In this understanding of what tumah might mean, I follow in the footsteps of scholar and theologian Rachel Adler. In her essay "Tumah and Taharah: Ends and Beginnings," she writes:
Tumah is the result of our confrontation with the fact of our own mortality. It is the going down into darkness. Taharah is the result of our reaffirmation of our own immortality. It is the reentry into light. Tumah is devil or frightening only when there is no further life. Otherwise, tumah is simply part of the human cycle. To be tameh is not wrong or bad. Often it is necessary and sometimes it is mandatory.
Birth leaves a mother tamei for a while, elated and exhausted and spiritually shell-shocked. Sickness makes us briefly tamei. Encountering death, too.

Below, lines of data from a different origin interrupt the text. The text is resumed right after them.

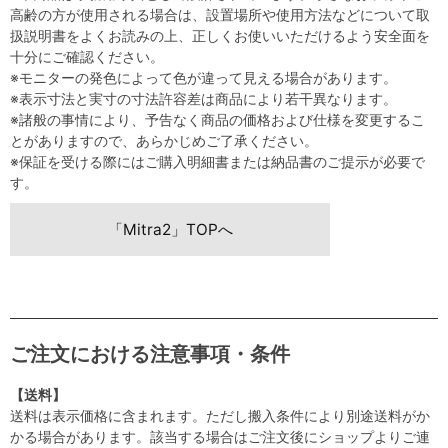
高齢の方が使用される場合は、設置場所や使用方法などについて取
扱説明書をよくお読みの上、正しくお使いいただけるよう安全面を
十分にご確認ください。
※モニターの発色によって色が違って見える場合があります。
※表示寸法と実寸の寸法許容差は商品により若干異なります。
※諸般の事情により、予告なく商品の価格および仕様を変更するこ
とがありますので、あらかじめご了承ください。
※保証を受ける際にはご購入明細書または納品書のご提示が必要で
す。
「Mitra2」TOPへ
ご注文における注意事項・条件
【送料】
送料は表示価格に含まれます。ただし搬入条件により別途送料がか
かる場合があります。該当する場合はご注文後にショップよりご連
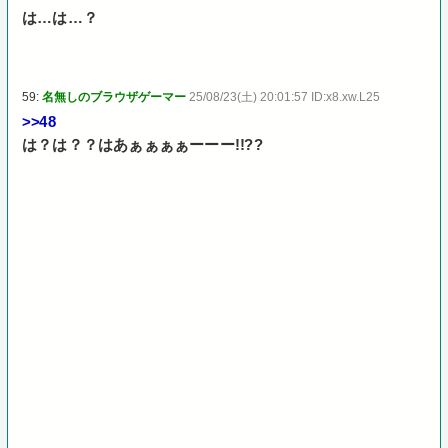
は…は…？
59:
名無しのブラウザゲーマー
25/08/23(土) 20:01:57 ID:x8.xw.L25
>>48
は？は？？はあぁぁぁぁーーー!!??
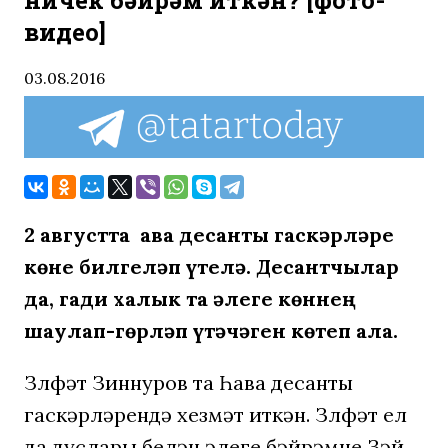
ничек бәйрәм иткән? [фото-
видео]
03.08.2016
2 августта Һава десанты гаскәрләре
көне билгеләп үтелә. Десантчылар
да, гади халык та әлеге көннең
шаулап-гөрләп үтәчәген көтеп ала.
Зөлфәт Зиннуров та Һава десанты
гаскәрләрендә хезмәт иткән. Зөлфәт ел
да дуслары белән әлеге бәйрәмне Зәй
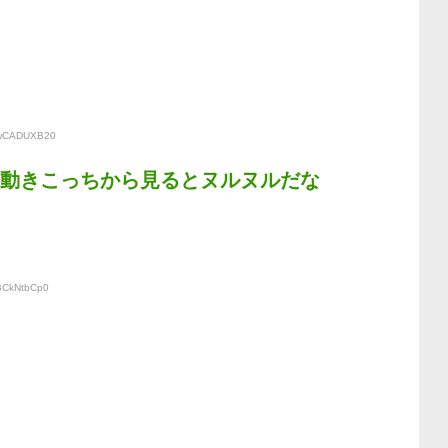
D:wCADUXB20
の動きこっちから見るとヌルヌルだな
:BCkNtbCp0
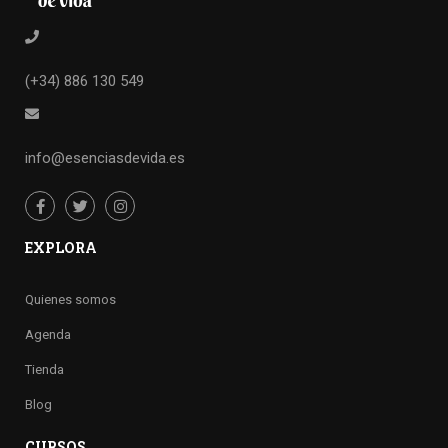
(+34) 886 130 549
info@esenciasdevida.es
EXPLORA
Quienes somos
Agenda
Tienda
Blog
CURSOS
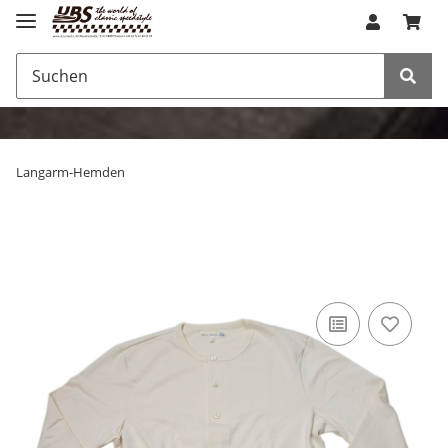
Langarm-Hemden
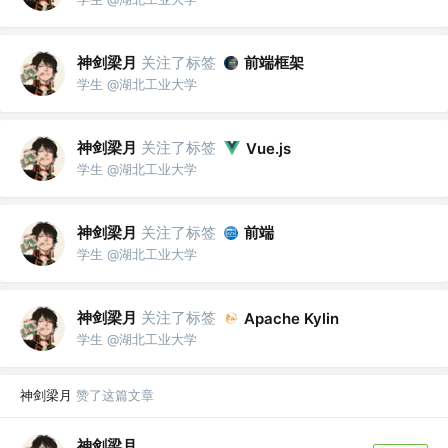
神剑梁月
关注了标签
前端框架
学生 @湖北工业大学
神剑梁月
关注了标签
Vue.js
学生 @湖北工业大学
神剑梁月
关注了标签
前端
学生 @湖北工业大学
神剑梁月
关注了标签
Apache Kylin
学生 @湖北工业大学
神剑梁月
赞了这篇文章
神剑梁月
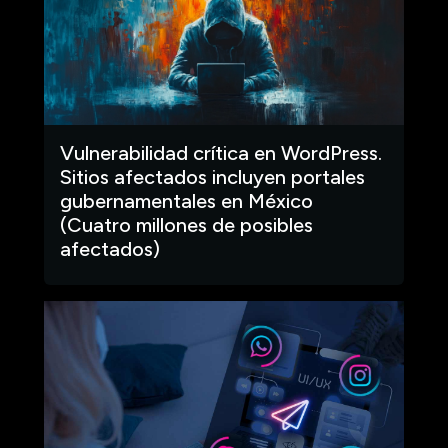
Vulnerabilidad crítica en WordPress.
Sitios afectados incluyen portales
gubernamentales en México
(Cuatro millones de posibles
afectados)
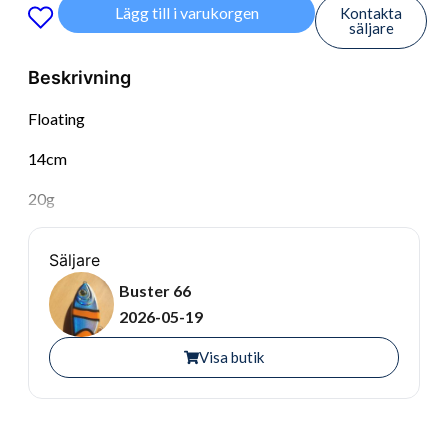
Lägg till i varukorgen
Kontakta
säljare
Beskrivning
Floating
14cm
20g
Säljare
Buster 66
2026-05-19
Visa butik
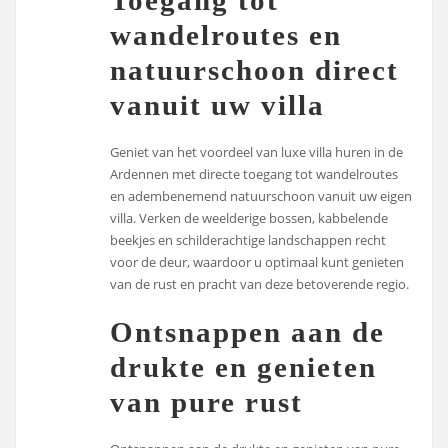
wandelroutes en
natuurschoon direct
vanuit uw villa
Geniet van het voordeel van luxe villa huren in de
Ardennen met directe toegang tot wandelroutes
en adembenemend natuurschoon vanuit uw eigen
villa. Verken de weelderige bossen, kabbelende
beekjes en schilderachtige landschappen recht
voor de deur, waardoor u optimaal kunt genieten
van de rust en pracht van deze betoverende regio.
Ontsnappen aan de
drukte en genieten
van pure rust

Of course, death itself seems to be a great reverser; though those who touch the body of someone dead become tamei, our cleansing and wrapping and blessing of that body makes it tahor, tamei's opposite. (I consider that one a koan -- I can't parse it logically, but it works experientially.)
Experientially: that seems to be critical here. The rules for dealing with eruptive conditions -- the disease called tzara'at, menstruation and nocturnal emissions, houses which seep with mildew -- aren't meant to be dry intellectual fodder. This week's Torah portion talks about embodied ways of approaching embodied problems. We no longer celebrate the end of skin conditions with cedar, birds, and hyssop (as this week's parsha describes)...but there's something powerful about the underlying message of the portion, to wit, that what happens in the garments which wrap and protect us (our bodies, our cloth, our houses) can impact our essential selves (our neshamot, our souls).
Earlier this spring I had a bad reaction to an antibiotic. (It turns out I'm allergic to sulfa drugs and should never take them again.) My body responded with a "fixed drug eruption," an episode where skin on part of my body eroded away. The condition had a profound spiritual impact. During the ten days or so that I was sick, I found myself literally unable to pray the morning liturgy. And even once the condition was healed, it took a few days before my spirit felt as normal as my body did. Similarly, after an intense on-call shift at the hospital, it takes a few days before I feel ordinary again. Sleep and hot tea and a good hot shower are all part of the returning-to-normal process...but so is the healing passage of time. Experiences like these are dips into a kind of tumah which takes a few days to fade away.
Judaism resists pure dualism. This week's Torah portion teaches that what happens in our bodies reverberates in our souls. As strange as we may find these verses about tzara'at and blood, I think they hint at truths we need to know.